LLM QA Program | Model Behavior Evaluation & Failure Analysis

Marlinda Galapon

Case Study

Building Figma’s First LLM QA Program

A system that detects model failures, protects customer trust, and teaches the organization how to evaluate AI with rigor.

Summary
Figma needed a consistent way to evaluate AI quality across Support. I built a structured QA program that identifies where a model succeeds, where it fails, and why. The system gave teams a shared language for diagnosing issues, measuring improvements, and guiding Engineering toward actionable fixes. The framework draws on systems I’d been developing long before Figma.
Problem
AI was becoming a core part of Figma’s support ecosystem, but there was no reliable way to measure or diagnose quality. Output varied, and teams didn’t have a shared framework for understanding what the model was doing or where it was failing.
Key gaps: • No shared quality rubric • No taxonomy for failure modes • No process for identifying regressions • No durable record of experiments • Specialists didn’t trust outputs • Engineering had no actionable feedback loop
Without a formal evaluation system, quality stayed anecdotal and unmeasurable. The team couldn’t measure performance, pinpoint issues, or provide Engineering with clear signals for improvement.
Approach
I began by mapping the different ways the model could fail. Errors weren’t uniform, so understanding failure types was the fastest way to see where the model needed support. I treated mistakes as a spectrum, from intent and grounding issues to reasoning gaps and policy drift.
I anchored the work around three questions: • Was the intent correct • Was the response grounded in the right information • Did the output align with product and policy expectations
With those patterns defined, I designed a workflow that evaluates responses through these layers in a consistent sequence. The goal wasn’t just to score correctness. It was to create a repeatable method that reveals why the model behaved a certain way and what the right team could act on next.
This replaced pass-fail scoring with a clearer picture of model behavior. Each stage feeds into the next, creating a profile that helps teams debug issues accurately instead of guessing where the problem lies.

The System I Built

This system creates a consistent, repeatable way to understand model behavior across layers, from intent to calibration.

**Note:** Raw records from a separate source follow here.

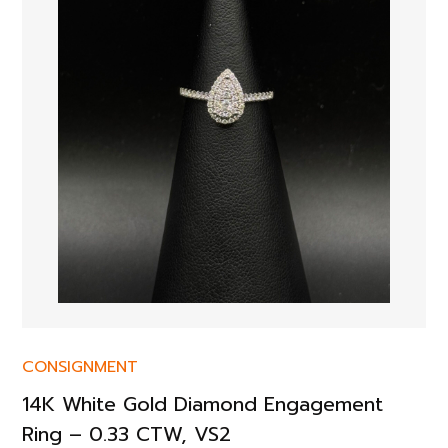
CONSIGNMENT
14K White Gold Diamond Engagement
Ring – 0.33 CTW, VS2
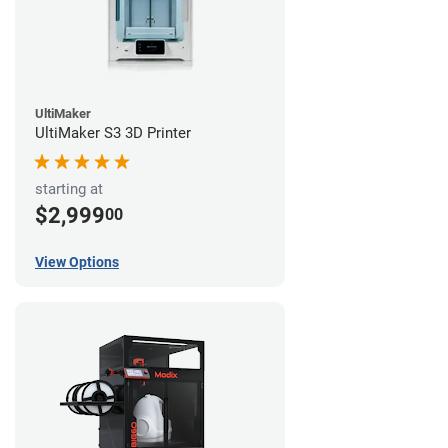
UltiMaker
UltiMaker S3 3D Printer
starting at
$2,999
00
View Options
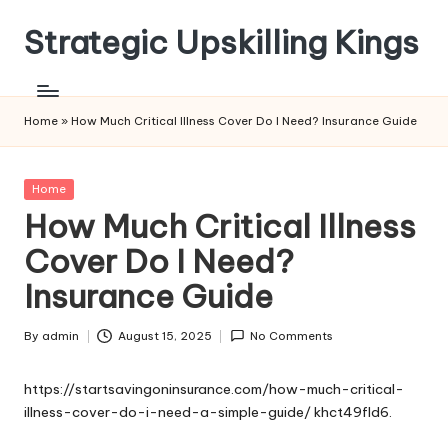
Strategic Upskilling Kings
Skip
to
content
Home
»
How Much Critical Illness Cover Do I Need? Insurance Guide
Posted
Home
in
How Much Critical Illness
Cover Do I Need?
Insurance Guide
By
admin
August 15, 2025
No Comments
Posted
by
https://startsavingoninsurance.com/how-much-critical-
illness-cover-do-i-need-a-simple-guide/
khct49fld6.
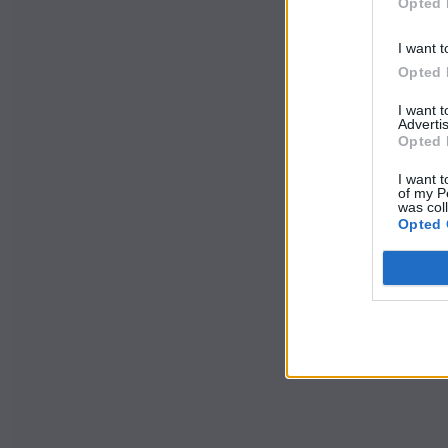
Opted 
I want t
Opted 
I want 
Advertis
Opted 
I want t
of my P
was col
Opted 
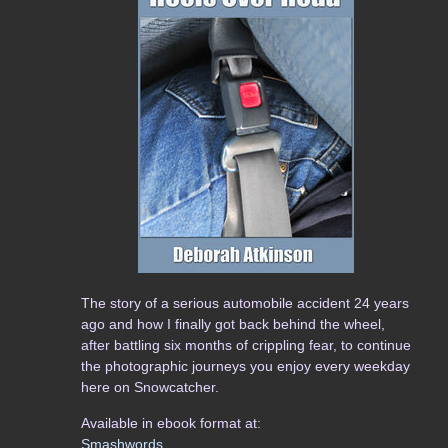
The story of a serious automobile accident 24 years
ago and how I finally got back behind the wheel,
after battling six months of crippling fear, to continue
the photographic journeys you enjoy every weekday
here on Snowcatcher.
Available in ebook format at:
Smashwords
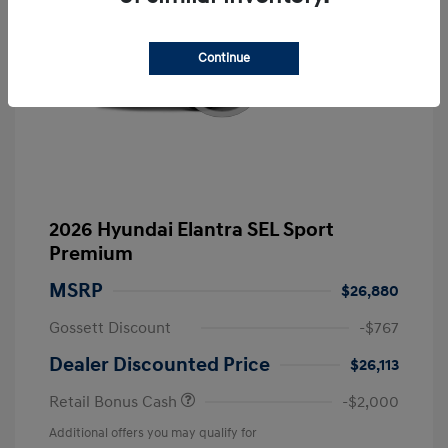
Continue
2026 Hyundai Elantra SEL Sport
Premium
MSRP
$26,880
Gossett Discount
-$767
Dealer Discounted Price
$26,113
Retail Bonus Cash
-$2,000
Additional offers you may qualify for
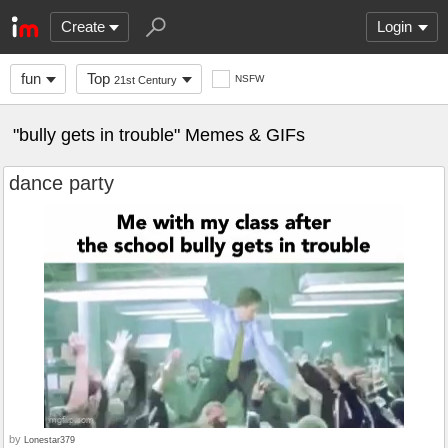
Create
Login
fun
Top
NSFW
21st Century
"bully gets in trouble" Memes & GIFs
dance party
by
Lonestar379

To replace anecdotal evaluation with measurable quality, I designed a modular LLM QA system that combined signals-based scoring, structured failure detection, and a repeatable human-in-the-loop workflow. Each component was built to scale across teams while reducing cognitive load for specialists and giving Engineering actionable feedback.

The QA Modules

These are the core modules that form the system’s architecture. These modules work together to surface patterns, score outputs consistently, and drive actionable model improvements.

Insights Engine Module
Surfaces model patterns for PM and Research. Predicts regressions, supports decision-making, and highlights shifts in model behavior.
Adoption and Training
Creates evaluator alignment across teams. Reinforces shared rubric criteria, builds pattern-recognition skills, and ensures consistent application of the QA system.

Signals Map
Defines how we evaluate model quality. Creates consistent failure modes and a shared language across teams.

Evaluation Loop
Turns outputs into actionable insight through scenario suites, weekly pattern detection, and consistent root-cause mapping.

Impact

The QA program changed how teams shipped, measured, and improved AI features.

For Product
• Stronger grounding in long-context tasks due to clearer signal criteria • Faster regression detection through weekly pattern surfaces • Reduced safety drift in sensitive flows from structured failure-mode tagging
For the Org
• A shared quality language across Support, PM, Design, and Research • Faster decisions driven by pattern-based insights instead of anecdotal reports • Predictable evaluation cadence that shifted teams from reactive debugging to proactive governance • Clearer prioritization for Engineering based on tagged failure clusters
For Customers
• Noticeably fewer misleading or incorrect responses in guided steps • More reliable multi-step assistance due to improved grounding • Smoother, more consistent experiences across surfaces as drift was identified earlier

Why This Matters

The QA program created a reliable foundation for how Figma evaluates AI behavior. It gave Support, Product, and Engineering a shared framework for understanding quality, surfaced model patterns that influenced roadmap decisions, and established an evaluation rhythm the teams could depend on.

By replacing anecdotal feedback with structured evidence, the system made it easier to spot regressions, prioritize improvements, and measure progress over time. It also established a repeatable evaluation approach that can be applied to any feature or model.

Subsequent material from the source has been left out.